The River Chief System (RCS) is an outstanding practice of China to implement a coordination mechanism among all stakeholders for a joint contribution to a sustainable development of rivers and lakes in China.
From the report 'Partnerships for Plastic Pollution Control in the Yangtze River', it is quoted, "The River Chief System is an organisational structure that was introduced in the early 2000s as an experiment to support the protection and environmental management of rivers and lakes in China". GWP China Yangtze River Basin and GWPO reveal us methodologies and cases of strengthening coordination by using the River Chief System that has an effective control over pollutions in the river basin.
According to the report, in 2016, the central Government released the document "Opinions on full implementation of the River Chief System across the country", marking the start of a rapid transition of the RCS from a localised emergent policy experiment to nationwide action. By 2021, there were more than 1.2 million river chiefs in China.

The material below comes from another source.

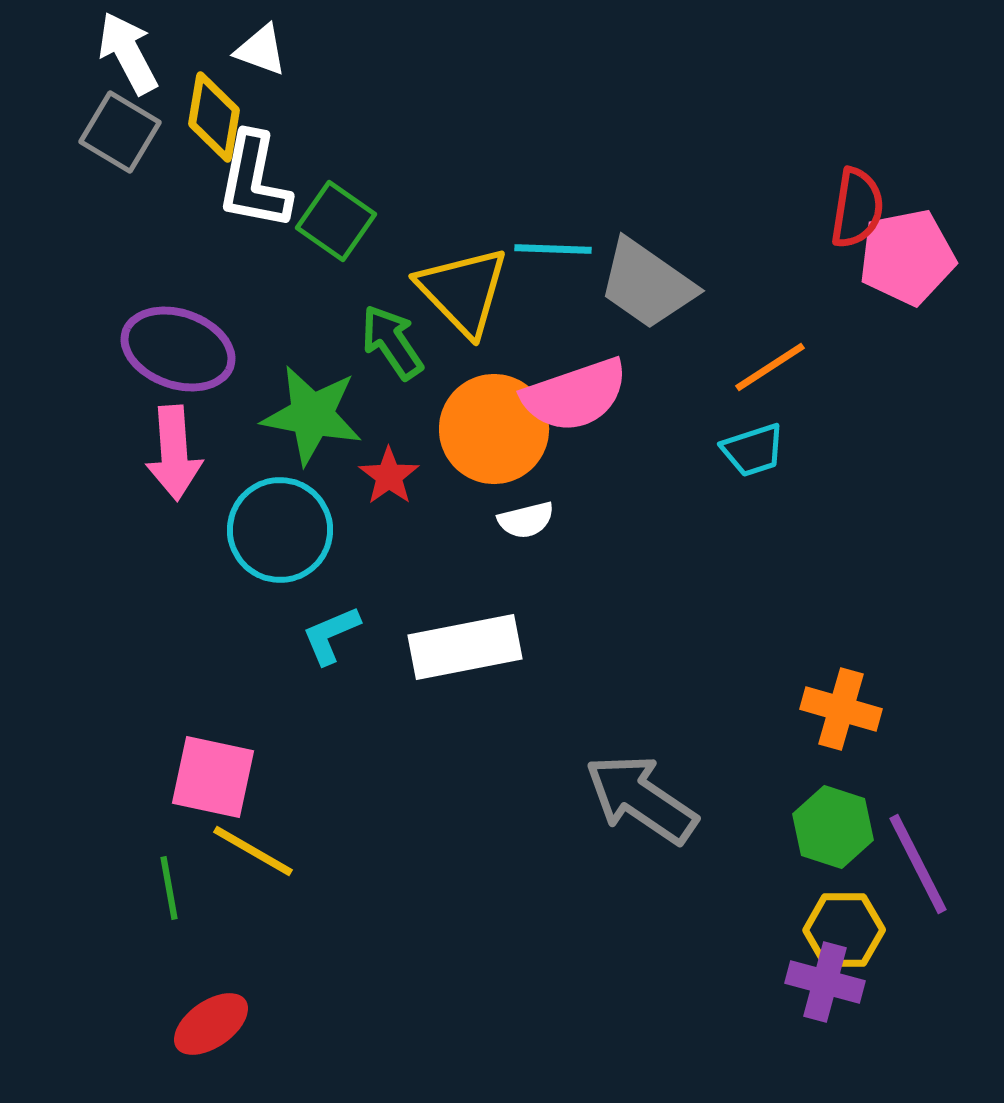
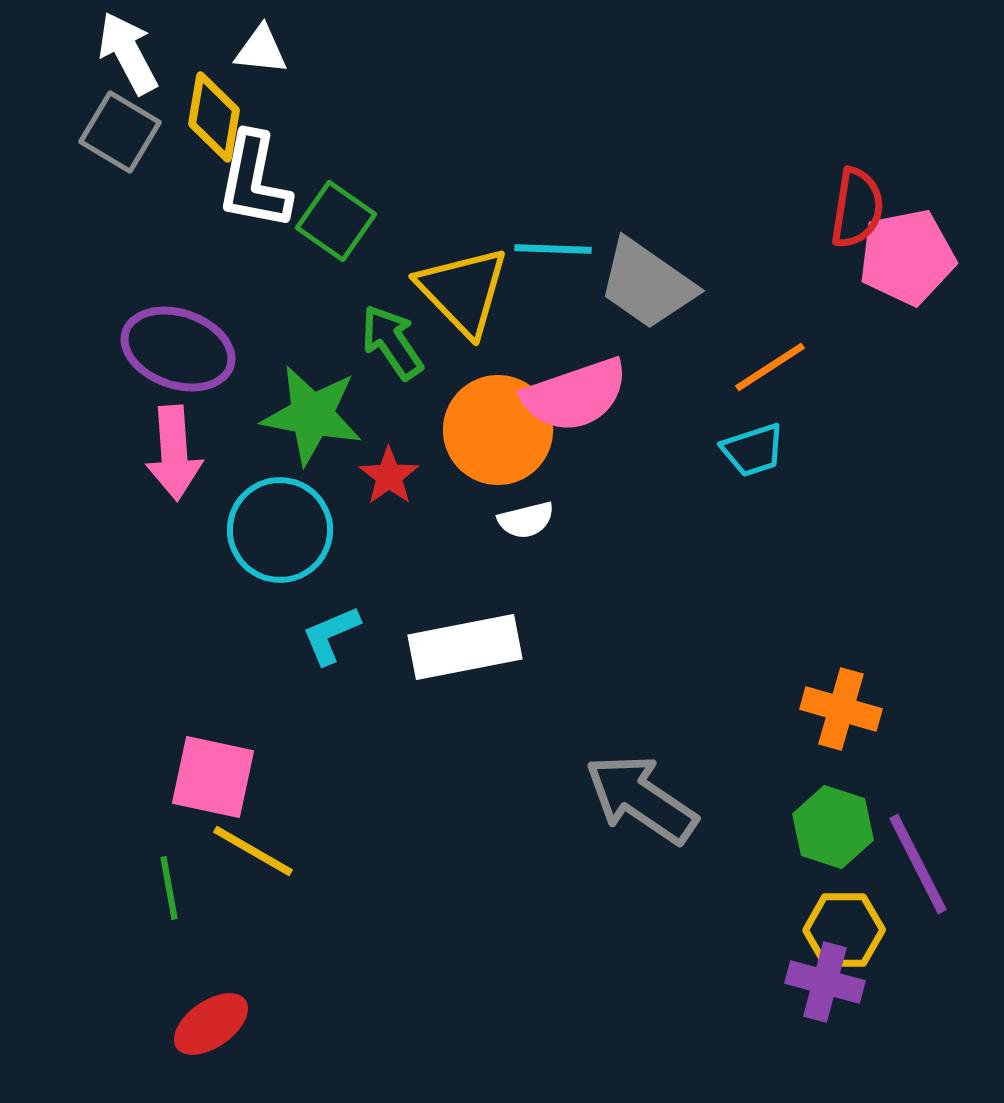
white triangle: rotated 14 degrees counterclockwise
orange circle: moved 4 px right, 1 px down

The System relies on a five-level organisational structure of river chiefs: provincial, municipal, county, township, and village. River chiefs at different levels are assigned to take responsibilities for the management and protection of rivers and lakes in their jurisdictions. Their "six main tasks" include strengthening water resource protection, river and lake shoreline management and protection, water pollution prevention, water environment governance, water ecology restoration, and law enforcement and supervision. Since the expansion of this system nationwide in 2016, the condition of rivers and lakes in China has continued to improve significantly, proving the effectivity of the RCS for solving complex collaborative problems in water pollution control.
For rivers within one province, the System can use the authority of the higherlevel Government to break the administrative barriers, and implement the management and protection tasks in a coordinated way through the RCS responsibility chain at provincial, municipal, county, township, and even village levels. For trans-provincial rivers (for instance the Yangtze River, which crosses 11 provinces), the RCS can further assist watershed management agencies by providing guidance, coordination, supervision, and monitoring roles. It can help establish the trans-provincial river environmental pollution collaboration mechanism with provincial RCS, to overcome the fragmentation of management between upstream and downstream areas, and achieve trans-provincial coordination and synchronisation of environmental pollution management measures, thus promoting the holistic management of the whole basin from the source to the sea.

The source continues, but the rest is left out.